Fake UPI
Detector.
An AI-powered fraud detection system analyzing manipulated UPI payment screenshots to prevent financial scams.
1. The Problem
With the rise of digital payments in India, bad actors frequently use manipulated screenshots of UPI transactions (Google Pay, PhonePe, Paytm) to deceive merchants. Verifying these manually is slow and error-prone.
2. Technical Architecture
The system was designed as a microservice using FastAPI for rapid, asynchronous handling of image uploads. The core detection logic relies on Optical Character Recognition (OCR) combined with heuristic analysis of font rendering, alignment, and pixel density anomalies.

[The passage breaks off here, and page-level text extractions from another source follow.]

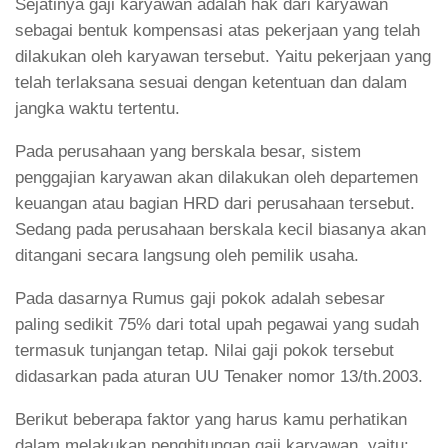
Sejatinya gaji karyawan adalah hak dari karyawan
sebagai bentuk kompensasi atas pekerjaan yang telah
dilakukan oleh karyawan tersebut. Yaitu pekerjaan yang
telah terlaksana sesuai dengan ketentuan dan dalam
jangka waktu tertentu.
Pada perusahaan yang berskala besar, sistem
penggajian karyawan akan dilakukan oleh departemen
keuangan atau bagian HRD dari perusahaan tersebut.
Sedang pada perusahaan berskala kecil biasanya akan
ditangani secara langsung oleh pemilik usaha.
Pada dasarnya Rumus gaji pokok adalah sebesar
paling sedikit 75% dari total upah pegawai yang sudah
termasuk tunjangan tetap. Nilai gaji pokok tersebut
didasarkan pada aturan UU Tenaker nomor 13/th.2003.
Berikut beberapa faktor yang harus kamu perhatikan
dalam melakukan penghitungan gaji karyawan, yaitu:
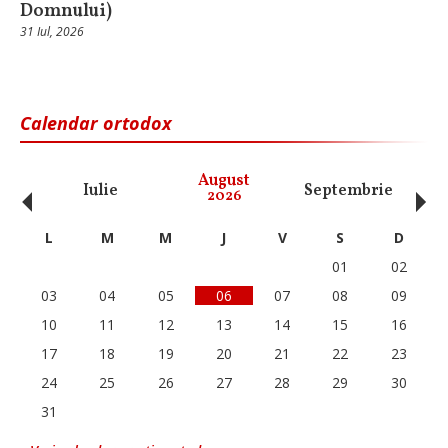
Domnului)
31 Iul, 2026
Calendar ortodox
‹
›
August
Iulie
Septembrie
O
2026
L
M
M
J
V
S
D
01
02
03
04
05
06
07
08
09
10
11
12
13
14
15
16
17
18
19
20
21
22
23
24
25
26
27
28
29
30
31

- Backend API: FastAPI (Python)
- Vision Processing: Tesseract OCR, OpenCV
- Database: MongoDB (for logging detection metadata)
- Deployment: Docker, AWS
3. Engineering Challenges
The primary challenge was reducing latency. Initial OCR passes were taking over 2 seconds per image. By optimizing matrix transformations during the image pre-processing phase (converting to grayscale, applying binary thresholding, and utilizing specific linear algebra shortcuts to calculate bounding boxes), I reduced processing time by 45%.
# Example: Optimized image pre-processing pipeline
def preprocess_receipt(image_path):
img = cv2.imread(image_path)
gray = cv2.cvtColor(img, cv2.COLOR_BGR2GRAY)

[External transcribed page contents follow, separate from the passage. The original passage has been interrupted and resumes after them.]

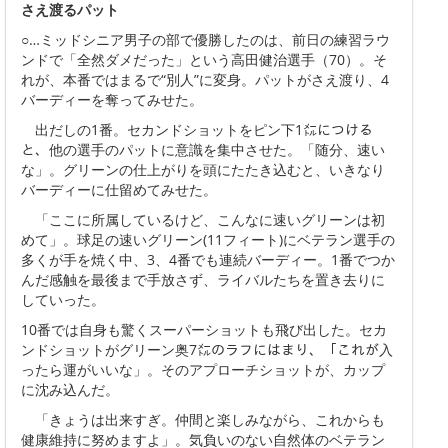
さえ渡るパット
○…ミッドシニア男子の部で優勝したのは、前日の練習ラウ
ンドで「全然ダメだった」という高田健治選手（70）。そ
れが、本番ではまるで“別人”に変身。パットがさえ渡り、4
バーディーを奪ってみせた。
出だしの1番。セカンドショットをピン下1㍍につける
と、他の選手のパットに意識を集中させた。「随分、速い
な」。グリーンの仕上がりを頭にたたき込むと、いきなり
バーディーに仕留めてみせた。
「ここに所属しているけど、こんなに速いグリーンは初
めて」。球足の速いグリーン(11フィート)にベテラン選手の
多くが手を焼く中、3、4番でも連続バーディー。1番でつか
んだ感触を最後まで手放さず、ライバルたちを置き去りに
していった。
10番では自身も驚くスーパーショットも飛び出した。セカ
ンドショットがグリーン奥7㍍のラフにはまり、「これが入
ったら運がいいな」。そのアプローチショットが、カップ
に沈み込んだ。
「きょうは出来すぎ。仲間と楽しみながら、これからも
健康維持に努めますよ」。気負いのない自然体のベテラン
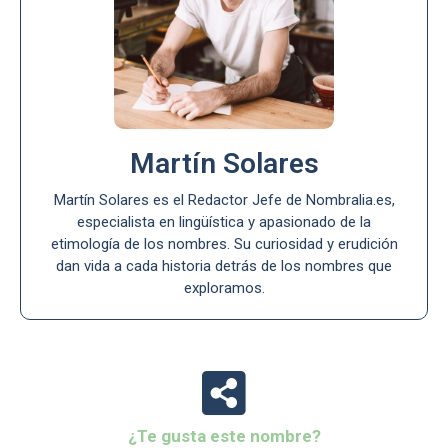
Martín Solares
Martín Solares es el Redactor Jefe de Nombralia.es,
especialista en lingüística y apasionado de la
etimología de los nombres. Su curiosidad y erudición
dan vida a cada historia detrás de los nombres que
exploramos.
¿Te gusta este nombre?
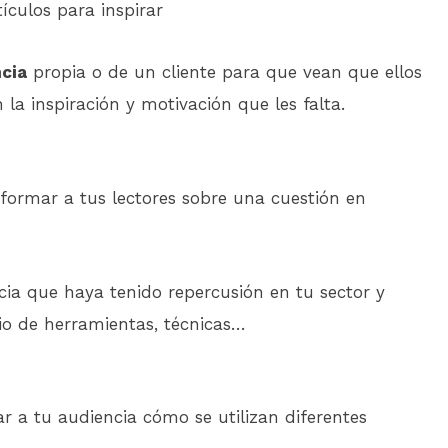
cia
propia o de un cliente para que vean que ellos
la inspiración y motivación que les falta.
nformar a tus lectores sobre una cuestión en
cia que haya tenido repercusión en tu sector y
io de herramientas, técnicas…
r a tu audiencia cómo se utilizan diferentes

# Applying Otsu's thresholding for dynamic contrast
thresh = cv2.threshold(gray, 0, 255, cv2.THRESH_BINARY_INV | cv2.THRESH_OTSU)[1]
return thresh
4. Future Improvements
The next iteration will replace heuristic rules with a lightweight Convolutional Neural Network (CNN) trained specifically on compression artifacts common in altered JPEGs.